# ViP 211 HDMI->DVI Problem



## ThePack8izer (Dec 27, 2006)

Hi

I have an older 52" RCA TV that has a DVI input, and not an HDMI one. THis TV was connected to an older DIsh 811 receiver using a DVI connection.

Now, I use a HDMI->DVI cable to connect the 211 receiver to the TV.

When the receiver is set for 1080i / 16x9 mode the image is slightly zoomed and offcenter (towards the bottom left).

When the receiver is set for 1080i /4x3 mode the same thing happens...

When the receiver is set to either 480p or 480i, the picture is the right size and perfectly centered.

I connected my LCD to the same receiver (using HDMI<->HDMI) cable and in all modes the picture was perfectly sized and centered) to make sure that the 211 was ok.

This leads me to belive that the problem is due to the HDMI->DVI cable. (since the image from the older Dish 811 receiver, when set to 1080i, was perfectly sized and centered on the same TV) .

Has anyone else experienced this, and is there a work around for this problem??

Thanks


----------



## John W (Dec 20, 2005)

ThePack8izer said:


> Hi
> 
> I have an older 52" RCA TV that has a DVI input, and not an HDMI one.

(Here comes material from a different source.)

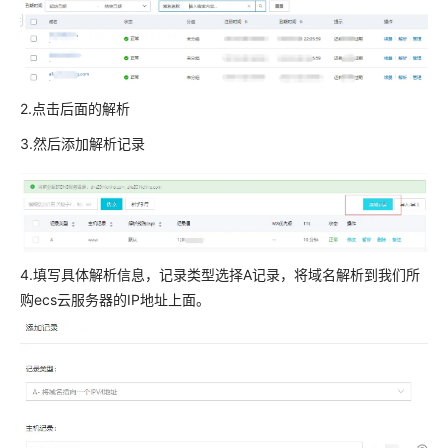
2.点击后面的解析
3.然后添加解析记录
4.填写具体解析信息，记录类型选择A记录，将域名解析到我们所
购ecs云服务器的IP地址上面。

THis TV was connected to an older DIsh 811 receiver using a DVI connection.
> 
> ...


Same here, no work around I've heard of.On the 811 you could adjust pic up and down and in conjunction with my tv's ability to adjust side to side I had everything perfect on it.Not with the 211.


----------



## ThePack8izer (Dec 27, 2006)

John W said:


> Same here, no work around I've heard of.On the 811 you could adjust pic up and down and in conjunction with my tv's ability to adjust side to side I had everything perfect on it.Not with the 211.


Oh well...

Even with component video, though the picture is centered (horizontally) it still appears to be a bit stretched vertically.


----------